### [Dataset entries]

☆ ☆ ☆ ☆ ☆ ☆ ☆

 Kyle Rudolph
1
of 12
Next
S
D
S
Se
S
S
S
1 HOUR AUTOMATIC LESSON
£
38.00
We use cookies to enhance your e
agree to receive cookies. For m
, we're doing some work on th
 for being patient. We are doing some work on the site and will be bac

☆ ☆ ☆ ☆ ☆ ☆ ☆

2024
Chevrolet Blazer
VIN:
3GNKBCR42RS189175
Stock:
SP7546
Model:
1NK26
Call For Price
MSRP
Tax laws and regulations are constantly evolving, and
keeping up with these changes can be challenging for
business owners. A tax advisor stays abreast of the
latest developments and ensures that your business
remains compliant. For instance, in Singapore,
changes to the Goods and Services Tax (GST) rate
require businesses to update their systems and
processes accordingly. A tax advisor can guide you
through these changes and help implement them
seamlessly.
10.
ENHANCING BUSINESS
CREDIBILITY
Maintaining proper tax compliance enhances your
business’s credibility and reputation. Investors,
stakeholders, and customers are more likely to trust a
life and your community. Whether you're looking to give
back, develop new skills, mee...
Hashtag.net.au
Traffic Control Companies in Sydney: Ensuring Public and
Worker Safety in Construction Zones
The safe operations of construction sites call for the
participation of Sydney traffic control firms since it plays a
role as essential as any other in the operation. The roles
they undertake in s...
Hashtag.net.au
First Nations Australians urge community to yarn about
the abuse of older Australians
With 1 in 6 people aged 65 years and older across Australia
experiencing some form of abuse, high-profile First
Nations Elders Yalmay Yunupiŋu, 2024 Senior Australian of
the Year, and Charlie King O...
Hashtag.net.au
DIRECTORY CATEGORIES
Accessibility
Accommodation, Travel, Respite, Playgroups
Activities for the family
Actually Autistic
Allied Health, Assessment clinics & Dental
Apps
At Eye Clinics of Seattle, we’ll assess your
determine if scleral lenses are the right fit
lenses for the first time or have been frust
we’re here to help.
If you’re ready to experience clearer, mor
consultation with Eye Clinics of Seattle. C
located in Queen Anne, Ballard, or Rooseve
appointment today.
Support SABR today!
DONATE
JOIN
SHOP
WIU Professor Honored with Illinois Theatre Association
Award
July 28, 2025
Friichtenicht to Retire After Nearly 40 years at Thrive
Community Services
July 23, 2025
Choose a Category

☆ ☆ ☆ ☆ ☆ ☆ ☆

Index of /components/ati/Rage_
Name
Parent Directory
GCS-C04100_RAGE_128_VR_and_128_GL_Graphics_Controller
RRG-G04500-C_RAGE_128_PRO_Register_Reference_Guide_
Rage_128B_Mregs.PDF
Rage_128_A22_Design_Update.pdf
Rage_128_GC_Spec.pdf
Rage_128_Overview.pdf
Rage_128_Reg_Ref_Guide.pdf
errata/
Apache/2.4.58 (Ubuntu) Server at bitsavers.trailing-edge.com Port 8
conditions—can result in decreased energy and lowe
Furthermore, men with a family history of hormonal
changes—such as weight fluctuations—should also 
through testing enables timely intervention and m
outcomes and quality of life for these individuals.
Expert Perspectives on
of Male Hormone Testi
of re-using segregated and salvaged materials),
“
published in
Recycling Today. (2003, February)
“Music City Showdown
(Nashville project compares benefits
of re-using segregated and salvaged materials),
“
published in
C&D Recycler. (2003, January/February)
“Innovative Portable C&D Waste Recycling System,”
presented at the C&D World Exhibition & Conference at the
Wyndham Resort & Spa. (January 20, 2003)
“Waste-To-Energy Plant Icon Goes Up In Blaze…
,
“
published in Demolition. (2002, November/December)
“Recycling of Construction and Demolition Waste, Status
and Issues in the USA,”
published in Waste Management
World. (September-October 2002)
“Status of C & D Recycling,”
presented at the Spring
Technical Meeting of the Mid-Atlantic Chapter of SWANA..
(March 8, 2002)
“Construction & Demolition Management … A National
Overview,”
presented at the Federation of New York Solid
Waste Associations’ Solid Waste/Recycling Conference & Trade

☆ ☆ ☆ ☆ ☆ ☆ ☆

### [What to produce]
Both the line containing "First Nations Australians" and the line containing "appointment today." belong in the answer. Print them and every line above that falls between them exactly, and no others.

### [Result of the exercise]
First Nations Australians urge community to yarn about
the abuse of older Australians
With 1 in 6 people aged 65 years and older across Australia
experiencing some form of abuse, high-profile First
Nations Elders Yalmay Yunupiŋu, 2024 Senior Australian of
the Year, and Charlie King O...
Hashtag.net.au
DIRECTORY CATEGORIES
Accessibility
Accommodation, Travel, Respite, Playgroups
Activities for the family
Actually Autistic
Allied Health, Assessment clinics & Dental
Apps
At Eye Clinics of Seattle, we’ll assess your
determine if scleral lenses are the right fit
lenses for the first time or have been frust
we’re here to help.
If you’re ready to experience clearer, mor
consultation with Eye Clinics of Seattle. C
located in Queen Anne, Ballard, or Rooseve
appointment today.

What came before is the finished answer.